Data records —
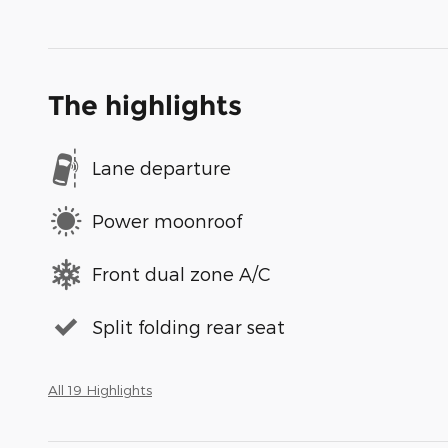
The highlights
Lane departure
Power moonroof
Front dual zone A/C
Split folding rear seat
All 19 Highlights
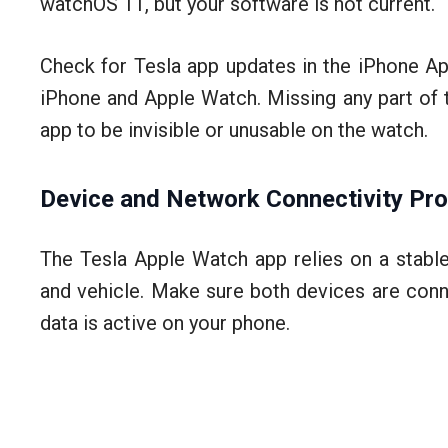
watchOS 11, but your software is not current.
Check for Tesla app updates in the iPhone Ap
iPhone and Apple Watch. Missing any part of t
app to be invisible or unusable on the watch.
Device and Network Connectivity Pr
The Tesla Apple Watch app relies on a stabl
and vehicle. Make sure both devices are conn
data is active on your phone.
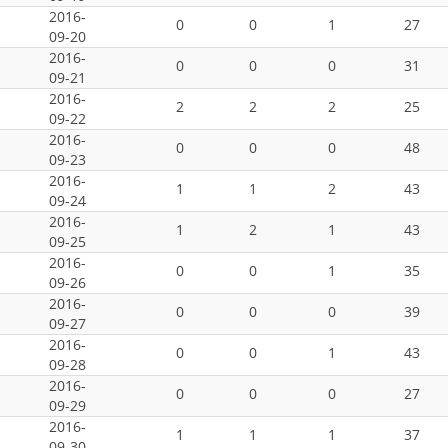
2016-
0
0
1
27
09-20
2016-
0
0
0
31
09-21
2016-
2
2
2
25
09-22
2016-
0
0
0
48
09-23
2016-
1
1
2
43
09-24
2016-
1
2
1
43
09-25
2016-
0
0
1
35
09-26
2016-
0
0
0
39
09-27
2016-
0
0
1
43
09-28
2016-
0
0
0
27
09-29
2016-
1
1
1
37
09-30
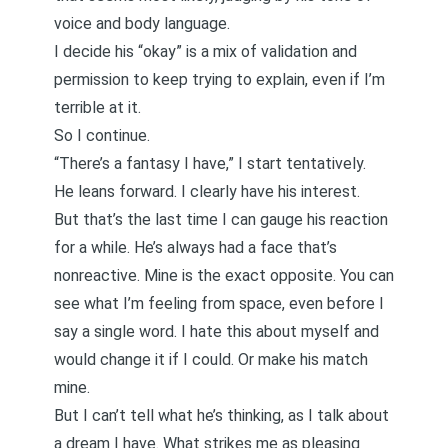
voice and body language.
I decide his “okay” is a mix of validation and
permission to keep trying to explain, even if I’m
terrible at it.
So I continue.
“There’s a fantasy I have,” I start tentatively.
He leans forward. I clearly have his interest.
But that’s the last time I can gauge his reaction
for a while. He’s always had a face that’s
nonreactive. Mine is the exact opposite.
You can
see what I’m feeling from space, even before I
say a single word
. I hate this about myself and
would change it if I could. Or make his match
mine.
But I can’t tell what he’s thinking, as I talk about
a dream I have. What strikes me as pleasing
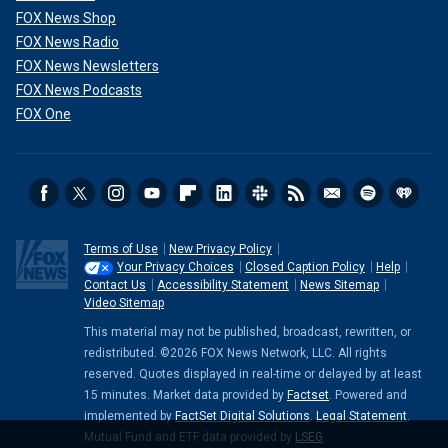
FOX News Shop
FOX News Radio
FOX News Newsletters
FOX News Podcasts
FOX One
Terms of Use
New Privacy Policy
Your Privacy Choices
Closed Caption Policy
Help
Contact Us
Accessibility Statement
News Sitemap
Video Sitemap
This material may not be published, broadcast, rewritten, or
redistributed. ©2026 FOX News Network, LLC. All rights
reserved. Quotes displayed in real-time or delayed by at least
15 minutes. Market data provided by
Factset
. Powered and
implemented by
FactSet Digital Solutions
.
Legal Statement
.
Mutual Fund and ETF data provided by
LSEG
.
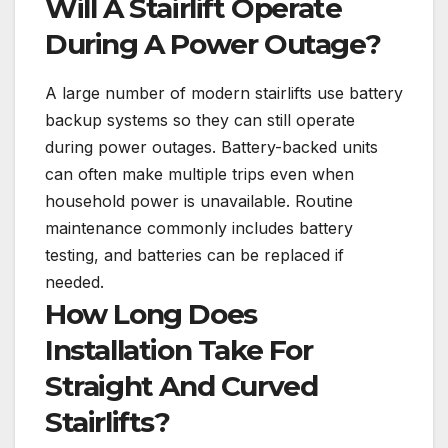
Will A Stairlift Operate
During A Power Outage?
A large number of modern stairlifts use battery
backup systems so they can still operate
during power outages. Battery-backed units
can often make multiple trips even when
household power is unavailable. Routine
maintenance commonly includes battery
testing, and batteries can be replaced if
needed.
How Long Does
Installation Take For
Straight And Curved
Stairlifts?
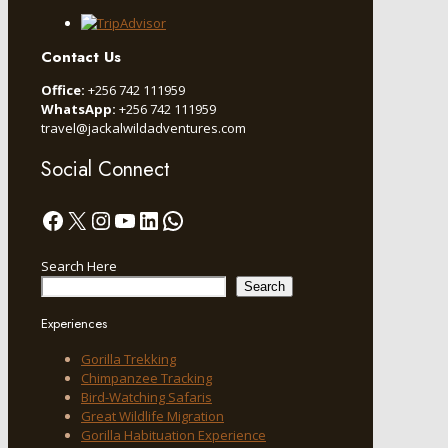
Contact Us
Office:
+256 742 111959
WhatsApp:
+256 742 111959
travel@jackalwildadventures.com
Social Connect
Facebook
X
Instagram
YouTube
LinkedIn
WhatsApp
Search Here
Search
Experiences
Gorilla Trekking
Chimpanzee Tracking
Bird-Watching Safaris
Great Wildlife Migration
Gorilla Habituation Experience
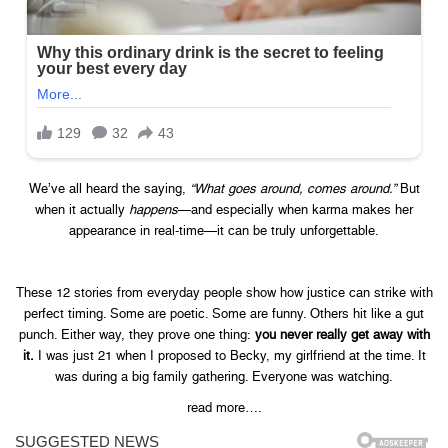
We’ve all heard the saying,
“What goes around, comes around.”
But
when it actually
happens
—and especially when karma makes her
appearance in real-time—it can be truly unforgettable.
These 12 stories from everyday people show how justice can strike with
perfect timing. Some are poetic. Some are funny. Others hit like a gut
punch. Either way, they prove one thing:
you never really get away with
it.
I was just 21 when I proposed to Becky, my girlfriend at the time. It
was during a big family gathering. Everyone was watching.
read more….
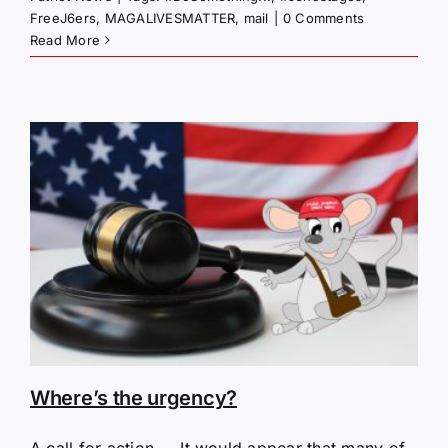
FreeJ6ers
,
MAGALIVESMATTER
,
mail
|
0 Comments
Read More
Where’s the urgency?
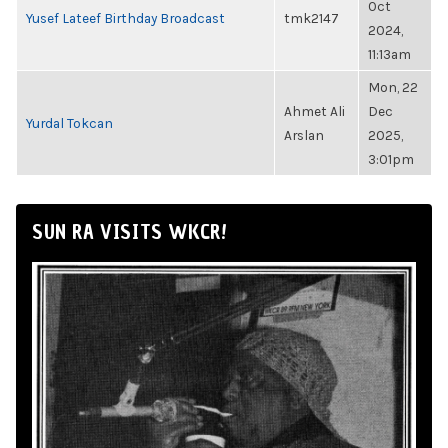
Oct
Yusef Lateef Birthday Broadcast
tmk2147
2024,
11:13am
Mon, 22
Ahmet Ali
Dec
Yurdal Tokcan
Arslan
2025,
3:01pm
SUN RA VISITS WKCR!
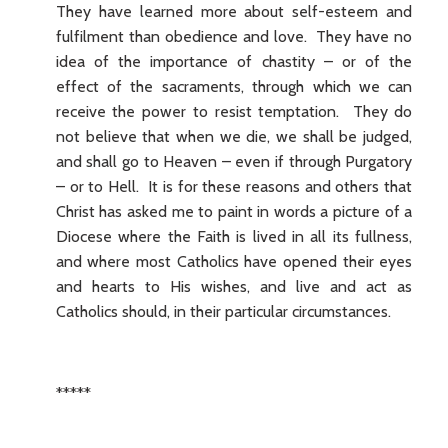
They have learned more about self-esteem and
fulfilment than obedience and love. They have no
idea of the importance of chastity – or of the
effect of the sacraments, through which we can
receive the power to resist temptation. They do
not believe that when we die, we shall be judged,
and shall go to Heaven – even if through Purgatory
– or to Hell. It is for these reasons and others that
Christ has asked me to paint in words a picture of a
Diocese where the Faith is lived in all its fullness,
and where most Catholics have opened their eyes
and hearts to His wishes, and live and act as
Catholics should, in their particular circumstances.
*****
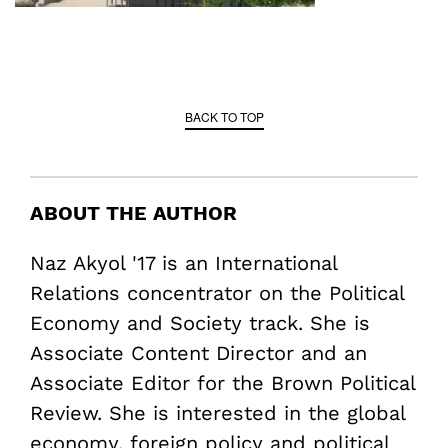
BACK TO TOP
ABOUT THE AUTHOR
Naz Akyol '17 is an International
Relations concentrator on the Political
Economy and Society track. She is
Associate Content Director and an
Associate Editor for the Brown Political
Review. She is interested in the global
economy, foreign policy and political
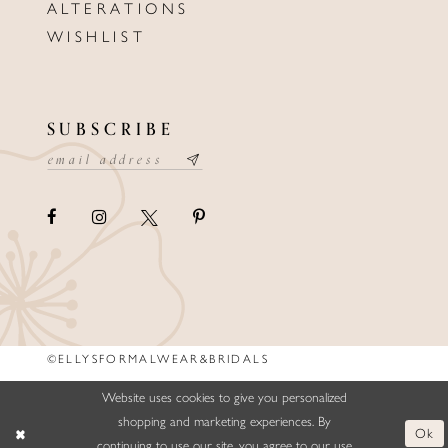
ALTERATIONS
WISHLIST
SUBSCRIBE
©ELLYSFORMALWEAR&BRIDALS
Website uses cookies to give you personalized
shopping and marketing experiences. By
Ok
continuing to use our site, you agree to our use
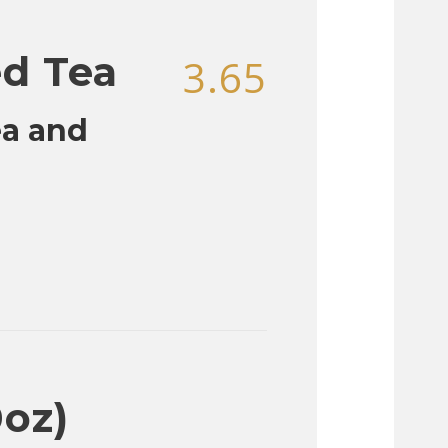
ed Tea
3.65
ea and
0oz)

Requirement — In which lines of the material above does the string "that" occur? Copy them all.

The answer —
But that’s the last time I can gauge his reaction
for a while. He’s always had a face that’s
not believe that when we die, we shall be judged,
– or to Hell. It is for these reasons and others that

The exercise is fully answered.